Machine learning with energy-based models (EBMs) minimizes an objective function by lowering scalar energy for configurations of variables that best represent dependencies for probabilistic and nonprobabilistic models.

Workflow Steps

  1. For an RBM as a generative model, for example, where the gradient needed to maximize log-likelihood of data is intractable (due to the partition function for the energy objective function), instead of using the standard Gibbs’s sampling, use samples from the D-Wave system. The training will have steps like these:
    1. Initialize variables.
    2. Teach visible nodes with training samples.
    3. Sample from the D-Wave system.
    4. Update and repeat as needed.
  2. For embedding, it may be possible to map variables (of the reduced problem) directly to qubits (e.g., pixels to qubits for image inputs), as shown in [Ben2017].
  3. Follow the remaining steps of the general workflow of Table 5.

Further Information

  • [Lec2006] describes EBMs.
  • [Dum2013] discusses implementing an RBM using physical computation.

Support Vector Machines

Support vector machines (SVM) find a hyperplane separating data into classes with maximized margin to each class; structured support vector machines (SSVM) assume structure in the output labels; for example, a beach in a picture increases the chance the picture is of a sunset.

Workflow Steps

  1. Initialize \(\vc w=0\) where \(\vc w=[w_1,w_2,...]^T\) are weights to be learned from the training data.

  2. Repeat until \(\vc w\) converges:

    a. Minimize a regularized objective function for each training example, recording optimal solutions \(\hat{y}\), where \(\hat{y}_i\) is the maximizer for

    \[\underset{\mathbf{y}\in\{0,1\}^{L}}{max} \left\{\Delta(\mathbf{y},\mathbf{y_{i}})+ \langle\mathbf{w},\mathbf{\Psi}(\mathbf{x_{i}},\mathbf{y}) -\mathbf{\Psi}(\mathbf{x_{i}},\mathbf{y_{i}})\rangle\right\}\]

    with features \(\Psi(\bf{x, y})\) defining a compatibility function \(f(\bf{x,y}) =<\bf{w,\Psi(\bf{x,y})}>\) on inputs \(\vc x\) and labels \(\vc y\).

    Your objective function might look something like this:

    \[F(w)=\frac{1}{d}\sum_{i=1}^{d}\left[\underset{y\in\{0,1\}^{L}}{max}\left\{\Delta(y,y_{i})+\langle w,\Psi(x_{i},y)-\Psi(x_{i},y_{i})\rangle\right\}\right]+\lambda\frac{||w||^{2}}{2}\]

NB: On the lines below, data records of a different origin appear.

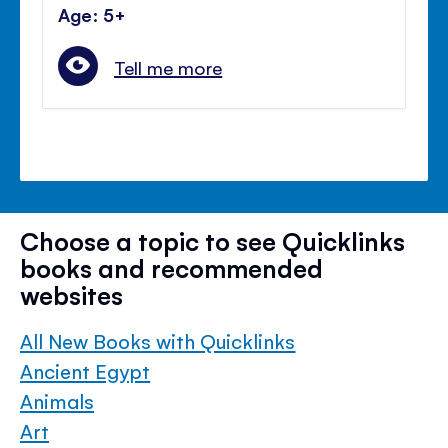
Age: 5+
Tell me more
Choose a topic to see Quicklinks
books and recommended
websites
All New Books with Quicklinks
Ancient Egypt
Animals
Art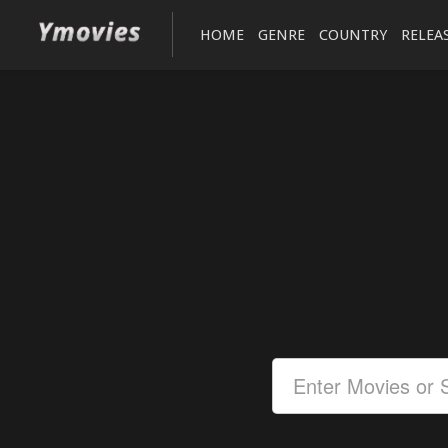
HOME
GENRE
COUNTRY
RELEA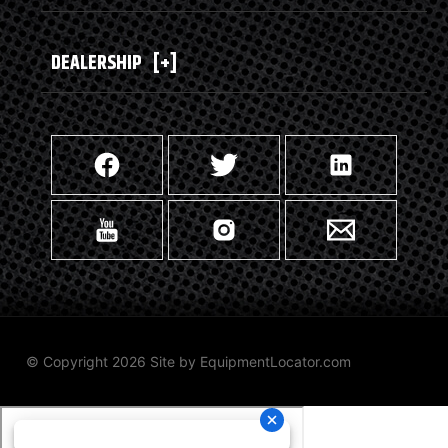
DEALERSHIP
[+]
© Copyright 2026 Site by
EquipmentLocator.com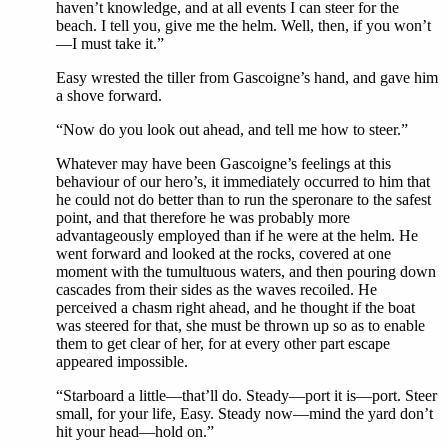
haven’t knowledge, and at all events I can steer for the
beach. I tell you, give me the helm. Well, then, if you won’t
—I must take it.”
Easy wrested the tiller from Gascoigne’s hand, and gave him
a shove forward.
“Now do you look out ahead, and tell me how to steer.”
Whatever may have been Gascoigne’s feelings at this
behaviour of our hero’s, it immediately occurred to him that
he could not do better than to run the speronare to the safest
point, and that therefore he was probably more
advantageously employed than if he were at the helm. He
went forward and looked at the rocks, covered at one
moment with the tumultuous waters, and then pouring down
cascades from their sides as the waves recoiled. He
perceived a chasm right ahead, and he thought if the boat
was steered for that, she must be thrown up so as to enable
them to get clear of her, for at every other part escape
appeared impossible.
“Starboard a little—that’ll do. Steady—port it is—port. Steer
small, for your life, Easy. Steady now—mind the yard don’t
hit your head—hold on.”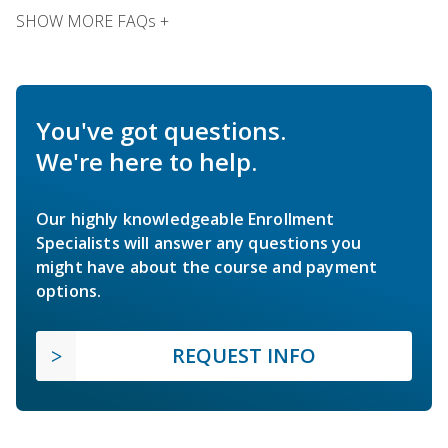
SHOW MORE FAQs +
You've got questions.
We're here to help.
Our highly knowledgeable Enrollment
Specialists will answer any questions you
might have about the course and payment
options.
REQUEST INFO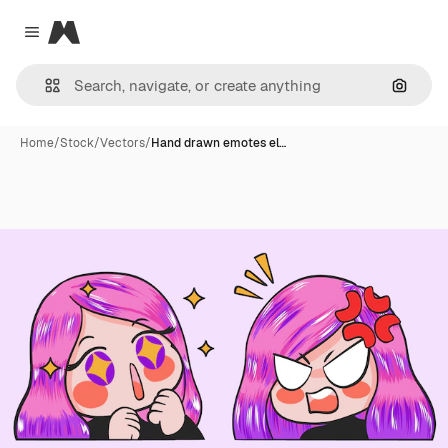
Magnific
Close menu
Search
Home
/
Stock
/
Vectors
/
Hand drawn emotes el…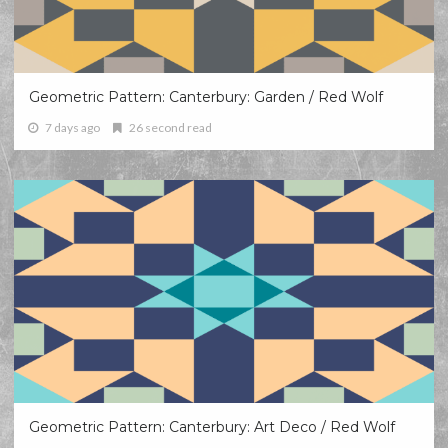
Geometric Pattern: Canterbury: Garden / Red Wolf
7 days ago
26 second read
Geometric Pattern: Canterbury: Art Deco / Red Wolf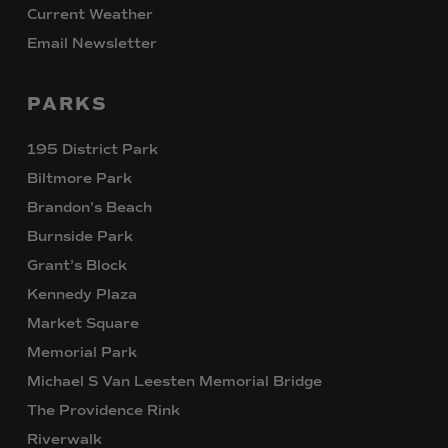
Current Weather
Email Newsletter
PARKS
195 District Park
Biltmore Park
Brandon’s Beach
Burnside Park
Grant’s Block
Kennedy Plaza
Market Square
Memorial Park
Michael S Van Leesten Memorial Bridge
The Providence Rink
Riverwalk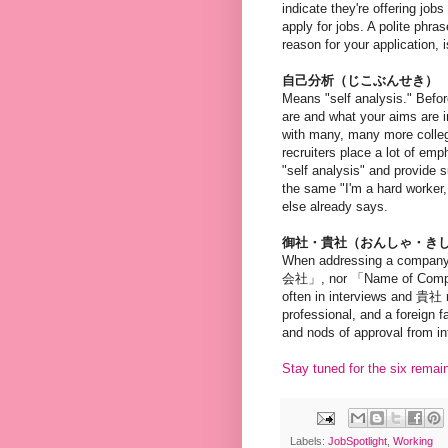
indicate they're offering job
apply for jobs. A polite phra
reason for your appl
自己分析（じこぶんせき）
Means "self analysis." Befor
are and what your aims are i
with many, many more colleg
recruiters place a lot of emp
"self analysis" and provide s
the same "I'm a hard worker,
else already says.
御社・貴社（おんしゃ・き
When addressing a company
会社」, nor 「Name of Company」
often in interviews and 貴社 
professional, and a foreign 
and nods of approval from in
Stay tuned for the six remai
Labels:
JobSpotlight
,
Working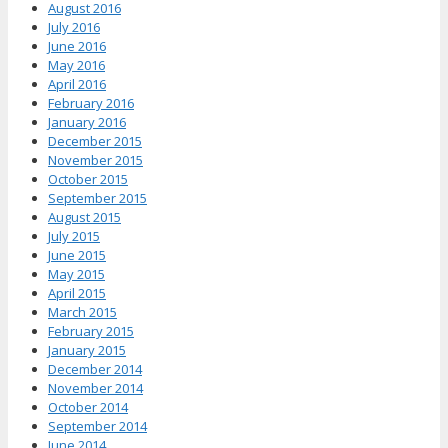
August 2016
July 2016
June 2016
May 2016
April 2016
February 2016
January 2016
December 2015
November 2015
October 2015
September 2015
August 2015
July 2015
June 2015
May 2015
April 2015
March 2015
February 2015
January 2015
December 2014
November 2014
October 2014
September 2014
June 2014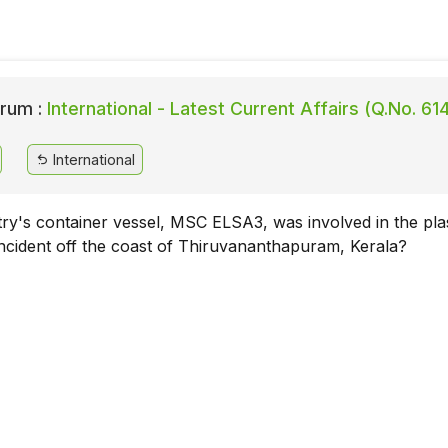
rum :
International - Latest Current Affairs (Q.No. 61
International
y's container vessel, MSC ELSA3, was involved in the plas
 incident off the coast of Thiruvananthapuram, Kerala?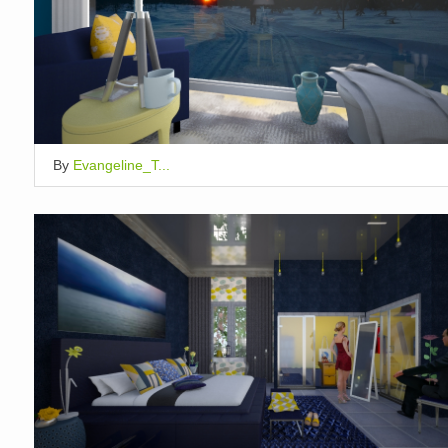
By
Evangeline_T...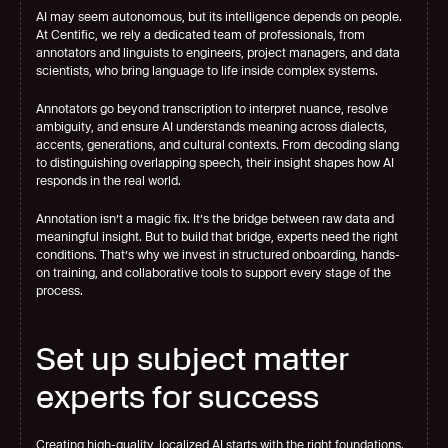
AI may seem autonomous, but its intelligence depends on people. 
At Centific, we rely a dedicated team of professionals, from 
annotators and linguists to engineers, project managers, and data 
scientists, who bring language to life inside complex systems.
Annotators go beyond transcription to interpret nuance, resolve 
ambiguity, and ensure AI understands meaning across dialects, 
accents, generations, and cultural contexts. From decoding slang 
to distinguishing overlapping speech, their insight shapes how AI 
responds in the real world.
Annotation isn’t a magic fix. It’s the bridge between raw data and 
meaningful insight. But to build that bridge, experts need the right 
conditions. That’s why we invest in structured onboarding, hands-
on training, and collaborative tools to support every stage of the 
process.
Set up subject matter 
experts for success
Creating high-quality, localized AI starts with the right foundations. 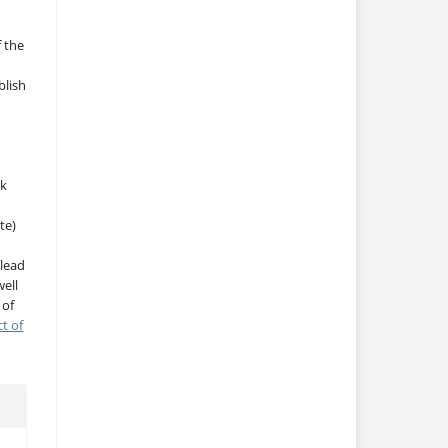
f the
blish
rk
te)
 lead
ell
 of
ct of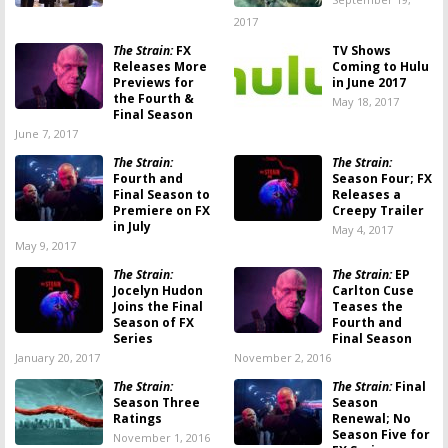
2017
The Strain:
FX
TV Shows
Releases More
Coming to Hulu
Previews for
in June 2017
the Fourth &
May 18, 2017
Final Season
June 7, 2017
The Strain:
The Strain:
Fourth and
Season Four; FX
Final Season to
Releases a
Premiere on FX
Creepy Trailer
in July
May 4, 2017
May 9, 2017
The Strain:
The Strain:
EP
Jocelyn Hudon
Carlton Cuse
Joins the Final
Teases the
Season of FX
Fourth and
Series
Final Season
January 20, 2017
November 2, 2016
The Strain:
The Strain:
Final
Season Three
Season
Ratings
Renewal; No
Season Five for
November 1, 2016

    where \(\lambda\) is a regularization term to prefer simple models (avoid over-fitting) and be minimized using a subgradient such as:

    \[\partial_{w}F(w)= \frac{1}{d}\sum_{i=1}^{d} \left[\Psi(x_{i},\hat{y})-\Psi(x_{i},y_{i})\right] +\lambda w.\]

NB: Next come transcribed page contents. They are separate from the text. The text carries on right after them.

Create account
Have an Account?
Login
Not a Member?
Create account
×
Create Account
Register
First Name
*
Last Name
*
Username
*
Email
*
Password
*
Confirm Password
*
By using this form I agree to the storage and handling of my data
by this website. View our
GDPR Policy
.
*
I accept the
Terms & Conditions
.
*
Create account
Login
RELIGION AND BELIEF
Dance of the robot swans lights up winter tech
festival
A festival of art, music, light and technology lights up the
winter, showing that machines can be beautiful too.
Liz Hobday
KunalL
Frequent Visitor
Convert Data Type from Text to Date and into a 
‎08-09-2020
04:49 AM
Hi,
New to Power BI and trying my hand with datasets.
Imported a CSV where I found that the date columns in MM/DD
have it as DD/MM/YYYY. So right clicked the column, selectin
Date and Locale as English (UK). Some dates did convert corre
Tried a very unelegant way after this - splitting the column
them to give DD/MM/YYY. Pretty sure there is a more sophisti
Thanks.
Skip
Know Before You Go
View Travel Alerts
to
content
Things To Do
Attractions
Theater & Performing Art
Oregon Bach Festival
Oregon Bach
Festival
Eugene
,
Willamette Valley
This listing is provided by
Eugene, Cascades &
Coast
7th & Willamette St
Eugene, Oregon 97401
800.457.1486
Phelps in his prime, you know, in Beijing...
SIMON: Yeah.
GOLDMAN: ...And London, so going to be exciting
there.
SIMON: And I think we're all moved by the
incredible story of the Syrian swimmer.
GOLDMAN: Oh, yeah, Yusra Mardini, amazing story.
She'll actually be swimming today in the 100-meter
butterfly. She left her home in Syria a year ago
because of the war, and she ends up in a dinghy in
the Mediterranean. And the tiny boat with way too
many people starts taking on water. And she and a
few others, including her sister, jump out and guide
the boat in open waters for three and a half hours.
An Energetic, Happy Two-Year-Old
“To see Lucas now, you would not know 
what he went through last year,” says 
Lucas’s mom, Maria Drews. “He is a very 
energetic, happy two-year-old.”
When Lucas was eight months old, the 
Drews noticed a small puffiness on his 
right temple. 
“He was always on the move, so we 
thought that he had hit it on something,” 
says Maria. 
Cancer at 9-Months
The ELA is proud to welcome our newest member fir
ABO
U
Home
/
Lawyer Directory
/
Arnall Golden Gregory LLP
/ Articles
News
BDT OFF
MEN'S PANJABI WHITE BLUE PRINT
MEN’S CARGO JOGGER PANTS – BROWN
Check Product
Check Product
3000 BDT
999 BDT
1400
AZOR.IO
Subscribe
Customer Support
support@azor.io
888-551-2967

    Submit this subgradient, formulated as a QUBO (see the Reformulating a Problem chapter), to the D-Wave system for minimization.

b. Iterate over variables: calculate \(\Delta w_j=\eta \cdot (y_i - \hat{y_i})x_j\), where \(\eta\) is the learning rate, and set the new weight \(w_j \longleftarrow w_j + \Delta w_j\).

Further Information

  • [Dwave1] demonstrates how the D-Wave system can be applied within the context of structured prediction.
  • [Boy2007] gives a concise introduction to subgradient methods.
  • [Wil2019] gives a method to train SVMs on a D-Wave 2000Q, and applies it to data from biology experiments.

Opportunities and Challenges

As noted in the Introduction chapter, quantum computing has the potential to help solve some of the most complex problems that organizations face. However, this cutting-edge technology still presents formidable challenges to potential users. The Technical Description of the D-Wave Quantum Processing Unit guide describes many of these in detail. They include, integrated control errors (ICE) such as neighbor interference by qubits, flux noise, quantization errors in configuring values of biases and coupler strengths, errors due to the finite bandwidth of the system’s I/O, and physical variations between qubits. Additionally, system performance may be affected by temperature, high-energy photons, and other factors.

This is typical of young, ground-breaking technologies. Persistence in overcoming such childhood problems to exploit such technologies has frequently been rewarded. Quantum computing poses some difficult challenges to adoption but offers great opportunities.